6 big ideas in healthcare innovation

From their thoughts on how to choose which digital health startups to invest in to how healthcare innovation has been crucial to fighting the pandemic, here are six quotes about the role of innovation in healthcare that hospital executives shared with Becker's Hospital Review in August:

Maneesh Goyal. Chief Operating Officer at the Mayo Clinic Platform (Rochester, Minn.). We invest in partners that are bold and can help us transform healthcare together by producing ideas and capabilities that not only lead the market, but oftentimes create it ... in my 20 years’ experience in investing, I observed that winners tend to have two things in common: keen understanding of market timing and patience.

Aaron Martin. Executive Vice President and Chief Digital Officer at Providence (Renton, Wash.) and Managing General Partner of Providence Ventures. Our innovation model is to first try to find digital opportunities where we think digital has a significant strategic value to a problem that we're trying to solve or an opportunity we're trying to go after as a health system. If we find those opportunities, we are almost certain that they are available at other systems. So we know it's probably a big total addressable market, and a good market opportunity. That is a good problem or opportunity to go after.

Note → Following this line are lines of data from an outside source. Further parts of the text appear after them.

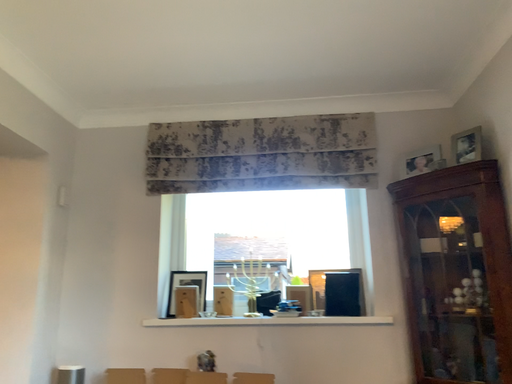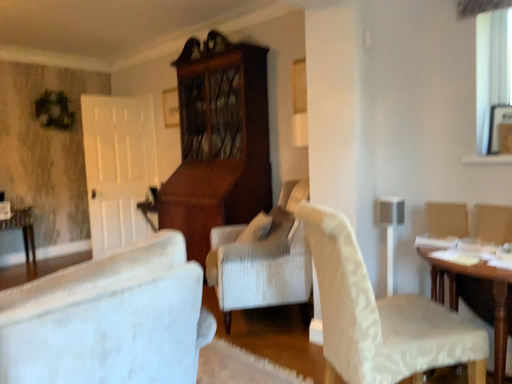 Question: How did the camera likely rotate when shooting the video?

Choices:
 (A) rotated right
 (B) rotated left

Answer: (B) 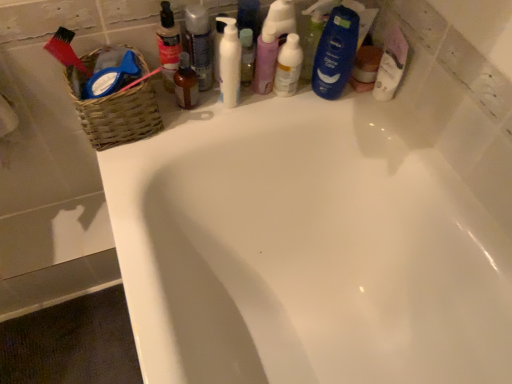 Question: Does translucent plastic bottle at upper center, which is the 1th toiletry in left-to-right order, have a larger size compared to white matte pump bottle at upper center?

Choices:
 (A) yes
 (B) no

Answer: (B)

Question: Is translucent plastic bottle at upper center, the 5th toiletry in the right-to-left sequence, completely or partially outside of white matte pump bottle at upper center?

Choices:
 (A) no
 (B) yes

Answer: (B)

Question: Can you confirm if translucent plastic bottle at upper center, the 5th toiletry in the right-to-left sequence, is taller than white matte pump bottle at upper center?

Choices:
 (A) no
 (B) yes

Answer: (A)

Question: Considering the relative sizes of translucent plastic bottle at upper center, which is the 1th toiletry in left-to-right order, and white matte pump bottle at upper center in the image provided, is translucent plastic bottle at upper center, which is the 1th toiletry in left-to-right order, shorter than white matte pump bottle at upper center?

Choices:
 (A) yes
 (B) no

Answer: (A)

Question: From the image's perspective, does translucent plastic bottle at upper center, which is the 1th toiletry in left-to-right order, appear lower than white matte pump bottle at upper center?

Choices:
 (A) yes
 (B) no

Answer: (B)

Question: Based on their sizes in the image, would you say blue glossy shampoo bottle at upper right, which ranks as the fifth toiletry in left-to-right order, is bigger or smaller than white matte pump bottle at upper center?

Choices:
 (A) small
 (B) big

Answer: (B)

Question: Does point (316, 89) appear closer or farther from the camera than point (231, 102)?

Choices:
 (A) closer
 (B) farther

Answer: (B)

Question: In the image, is blue glossy shampoo bottle at upper right, the 1th toiletry viewed from the right, positioned in front of or behind white matte pump bottle at upper center?

Choices:
 (A) behind
 (B) front

Answer: (A)

Question: From a real-world perspective, relative to white matte pump bottle at upper center, is blue glossy shampoo bottle at upper right, the 1th toiletry viewed from the right, vertically above or below?

Choices:
 (A) above
 (B) below

Answer: (A)

Question: In terms of size, does white glossy bathtub at upper center appear bigger or smaller than translucent plastic bottle at upper center, positioned as the 3th toiletry in right-to-left order?

Choices:
 (A) big
 (B) small

Answer: (A)

Question: From the image's perspective, is white glossy bathtub at upper center located above or below translucent plastic bottle at upper center, positioned as the 3th toiletry in left-to-right order?

Choices:
 (A) below
 (B) above

Answer: (A)

Question: Which is correct: white glossy bathtub at upper center is inside translucent plastic bottle at upper center, positioned as the 3th toiletry in left-to-right order, or outside of it?

Choices:
 (A) outside
 (B) inside

Answer: (A)

Question: In terms of width, does white glossy bathtub at upper center look wider or thinner when compared to translucent plastic bottle at upper center, positioned as the 3th toiletry in left-to-right order?

Choices:
 (A) thin
 (B) wide

Answer: (B)

Question: Considering the positions of translucent plastic bottle at upper center, which is the 1th toiletry in left-to-right order, and white matte pump bottle at upper center in the image, is translucent plastic bottle at upper center, which is the 1th toiletry in left-to-right order, bigger or smaller than white matte pump bottle at upper center?

Choices:
 (A) small
 (B) big

Answer: (A)

Question: Is point (159, 41) positioned closer to the camera than point (236, 72)?

Choices:
 (A) closer
 (B) farther

Answer: (B) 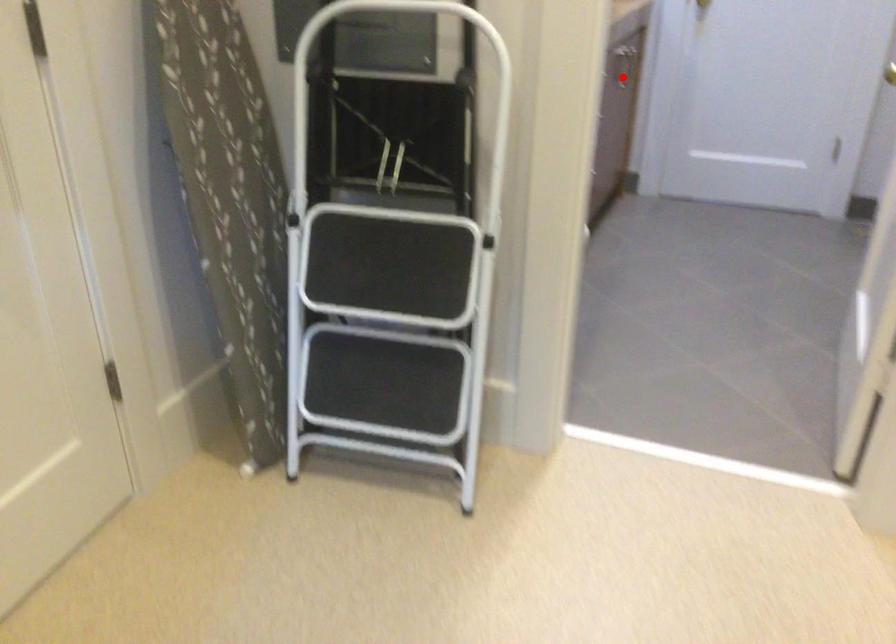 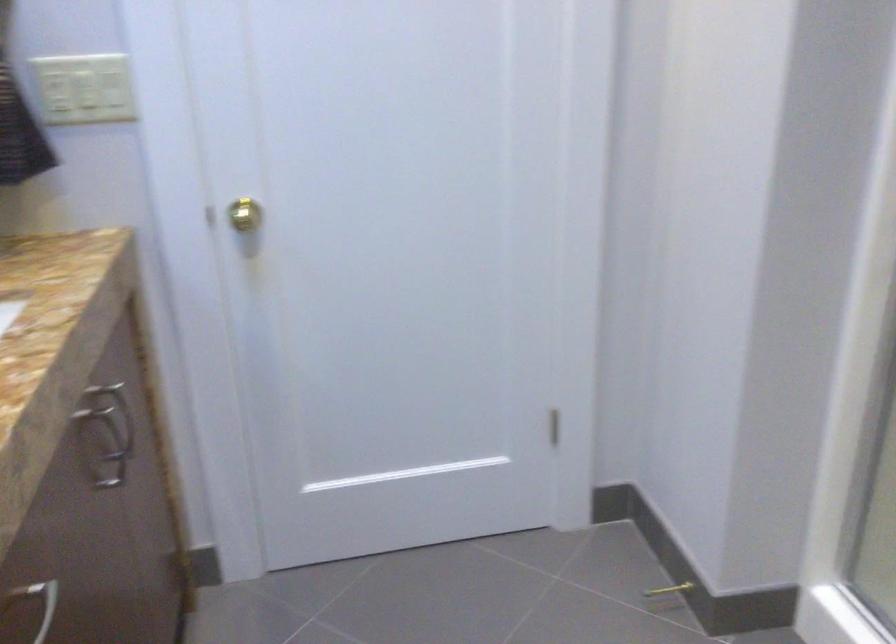 Question: I am providing you with two images of the same scene from different viewpoints. A red point is shown in image1. For the corresponding object point in image2, is it positioned nearer or farther from the camera?

Choices:
 (A) Nearer
 (B) Farther

Answer: (A) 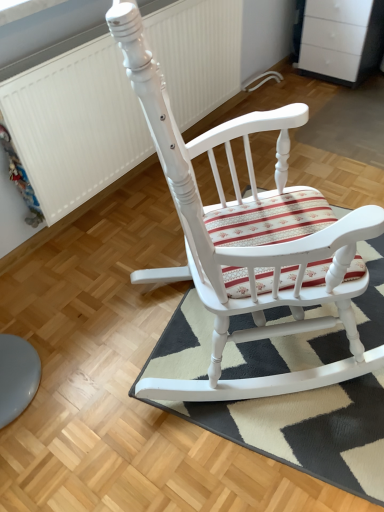 Question: From the image's perspective, is striped fabric doormat at center positioned above or below white textured radiator at upper left?

Choices:
 (A) below
 (B) above

Answer: (A)

Question: Is striped fabric doormat at center to the left or to the right of white textured radiator at upper left in the image?

Choices:
 (A) right
 (B) left

Answer: (A)

Question: Based on their relative distances, which object is farther from the white textured radiator at upper left?

Choices:
 (A) white painted wood rocking chair at center
 (B) striped fabric doormat at center

Answer: (B)

Question: Based on their relative distances, which object is farther from the striped fabric doormat at center?

Choices:
 (A) white textured radiator at upper left
 (B) white painted wood rocking chair at center

Answer: (A) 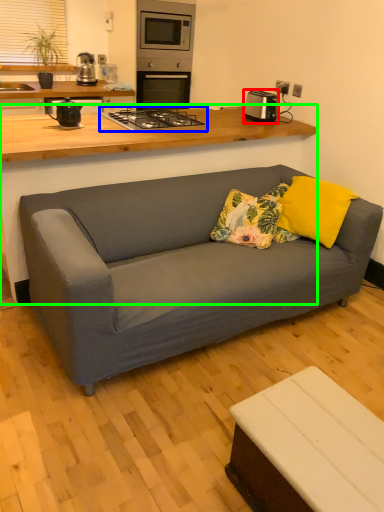 Question: Which object is positioned farthest from appliance (highlighted by a red box)? Select from gas stove (highlighted by a blue box) and table (highlighted by a green box).

Choices:
 (A) gas stove
 (B) table

Answer: (B) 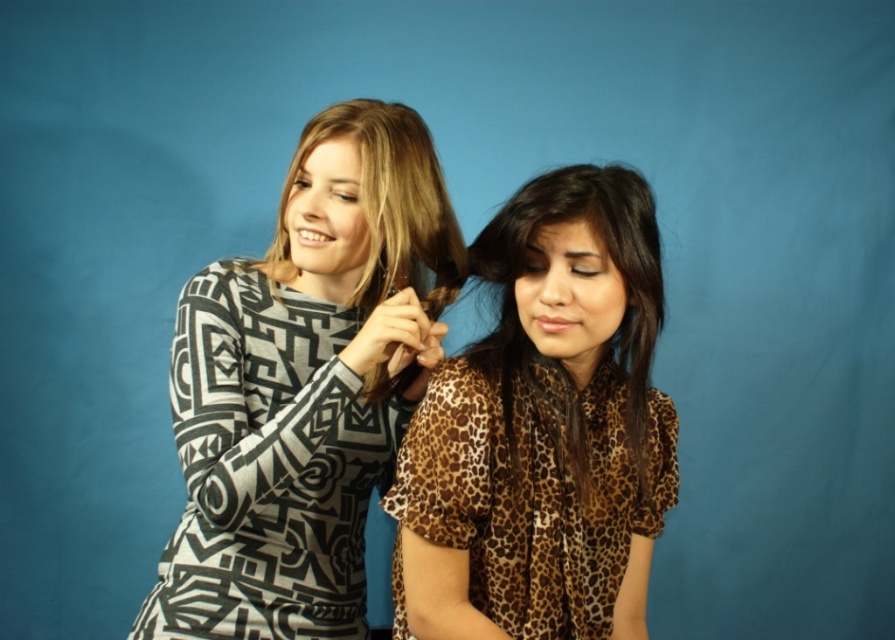 You are standing in front of the image and need to determine the spatial relationship between the black and white geometric print dress at left and the matte black hair at upper center. Which object is located to the left of the other?

The black and white geometric print dress at left is positioned on the left side of matte black hair at upper center, so the dress is to the left of the hair. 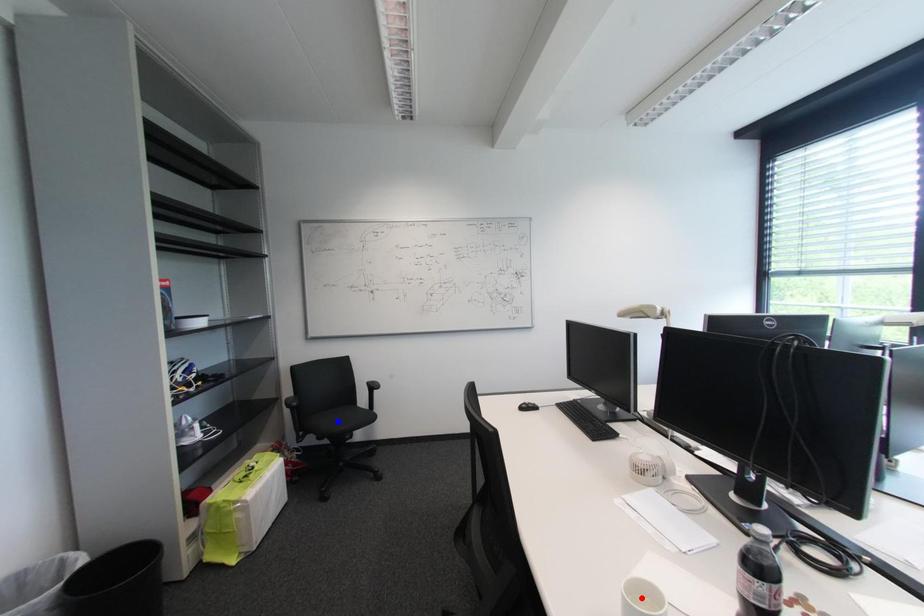 Question: In the image, two points are highlighted. Which point is nearer to the camera? Reply with the corresponding letter.

Choices:
 (A) blue point
 (B) red point

Answer: (B) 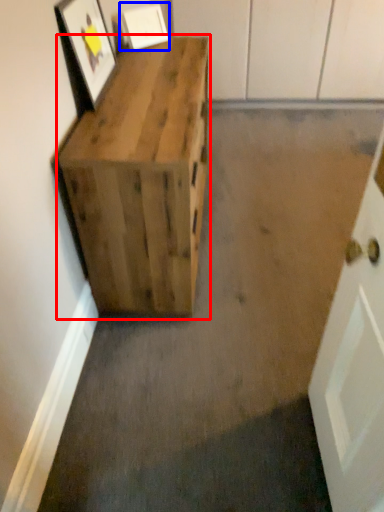 Question: Among these objects, which one is farthest to the camera, furniture (highlighted by a red box) or picture frame (highlighted by a blue box)?

Choices:
 (A) furniture
 (B) picture frame

Answer: (B) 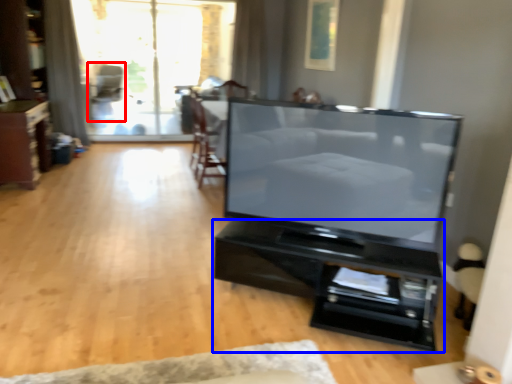 Question: Among these objects, which one is nearest to the camera, armchair (highlighted by a red box) or furniture (highlighted by a blue box)?

Choices:
 (A) armchair
 (B) furniture

Answer: (B) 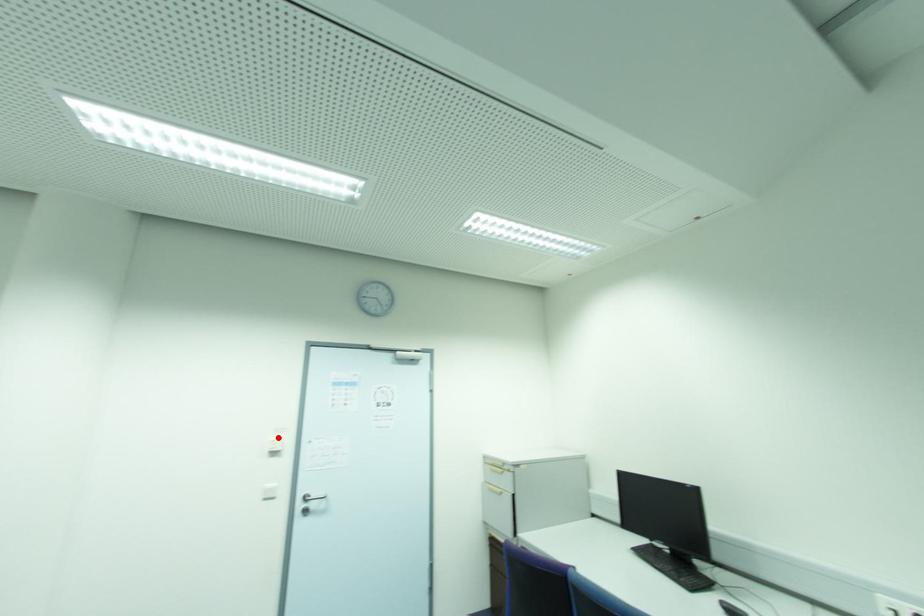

John Brownstein, PhD. Chief Innovation Officer at Boston Children's Hospital. ​​As an innovation group, you can get very distracted by a lot of shiny objects and innovations that may not be the most valuable for patients and providers. We have a really strong sourcing strategy that starts with real enterprise-level goals where we're trying to understand areas that might be impactful, like primary care behavioral health. We also do a deep dive from the bottom up. We're trying to learn from the staff, whether it's on the clinical side or administrative side, where the major issues are. As opposed to getting wrapped up in whatever buzzword of the day, we want to point our team toward where we're going to be highly evidence-based in terms of selective [projects]. 

Thomas Graham, MD. Chief Innovation and Transformation Officer at Kettering (Ohio) Health. Innovation remains the mechanism to improve and extend human life, while creating economic opportunities for the communities we serve. Innovation will always happen best — and fastest — at the intersection of knowledge domains where ideas come together and get fertilized. 

Tony Ambrozie. Senior Vice President and Chief Digital Officer at Baptist Health South Florida (Miami). Digital transformation is really about business transformation, whether in healthcare or anywhere else, as business transformation is driven by technologies, but not solely about technology. In that context, I think the logical role transition for leaders and their teams is from pure technologist roles to what I would say are business leaders deeply anchored in technologies.

Jason Joseph. Senior Vice President and Chief Digital and Information Officer at Spectrum Health (Grand Rapids, Mich.). As we innovate, we are forcing hidden barriers into the light via experimentation. We saw so many of these barriers uncovered within health care, such as lack of connectivity, digital competency, and the need for comprehensive managed workflow. We have shined a spotlight on how much of healthcare relies on people and inconsistent manual processes to get through the system. That needs to change, and that also requires changing a leader’s traditional mindset.